Persiapan kepulangan ini sukses membuatku agak tertekan. Mulai dari masalah biaya, bagasi, rumah yang ditinggalkan, hingga para barang yang dijual pun semuanya terasa mencemaskan.
Terutama, aku merasa berat meninggalkan tanah para nabi ini, karena seorang buah hati tercinta kami juga terpendam di bumi bagian sini. Memang terpisah antara dunia itu berat. Aku selalu mengaku bahwa aku ikhlas, tapi tetap saja, ada secuil bagian dalam hati ini yang ternyata berat, takut menjauh dari tempat disemayamkan jasadnya sang bayi. Padahal, perpisahan mana yang lebih jauh, selain berpisah antara dua dunia?
Tiba-tiba aku tersadar. Bahwa barulah akhir-akhir ini Utsman mulai dekat denganku. Dan aku juga tersadar, bahwa kelebayan abinda itu sangat wajar.
Mungkin di satu sisi aku berhasil self healing dengan menulis. Sedangkan abinda masih berkutat dengan rasa parno, bersalah dan takutnya. Masalahnya bukan hanya di penyembuhan, tapi juga pada masalah awalnya, sakit dan pedih yang dirasakan abinda, jelas jauh berbeda dengan yang kurasakan.

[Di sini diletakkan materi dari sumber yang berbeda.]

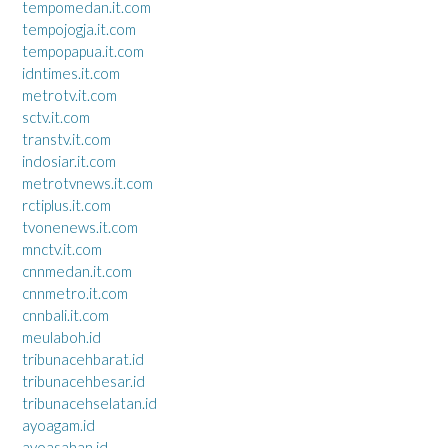
tempomedan.it.com
tempojogja.it.com
tempopapua.it.com
idntimes.it.com
metrotv.it.com
sctv.it.com
transtv.it.com
indosiar.it.com
metrotvnews.it.com
rctiplus.it.com
tvonenews.it.com
mnctv.it.com
cnnmedan.it.com
cnnmetro.it.com
cnnbali.it.com
meulaboh.id
tribunacehbarat.id
tribunacehbesar.id
tribunacehselatan.id
ayoagam.id
ayoasahan.id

Abinda yang mengurus almarhum Ghazi semuanya, dari masuk ke rumah sakit, hingga mengantarkan ke kuburan. Semua ia rasakan. Dingin badan kaku Ghazi mungkin masih ia ingat betul rasanya.
Berbeda dengan aku yang masih lemah usai operasi, dan harus menjaga bayi yang masih ada, Utsman, sehingga belum bisa ikut dalam pengurusan jenazahnya.
Setelahnya pun aku dengan dalih menghindar dari baby blues dan fokus pemulihan, menyerahkan Utsman sepenuhnya pada ummi abiku juga abinda. Mungkin disitu juga yang membuat aku sembuh lebih cepat.
Abinda, belumlah luka dan lelahnya sembuh, sudah harus mengurus bayi yang ia tak tahu harus apa.
Aku yang merasa tahu, menyerahkan semuanya pada Abinda dengan berbagai intruksi. Ketika abinda bisa melakukannya, aku pun meninggalkan.
Hiks.
Konklusinya; kita tidak tahu apa yang orang lain alami dan rasakan. Bahkan dari satu kejadian yang sama. Dan sedikit empati akan sangat membantu, baik diri kita ataupun orang lain.
Selamat malam Kairo, 23.03, Rabu 14 Oktober 2020.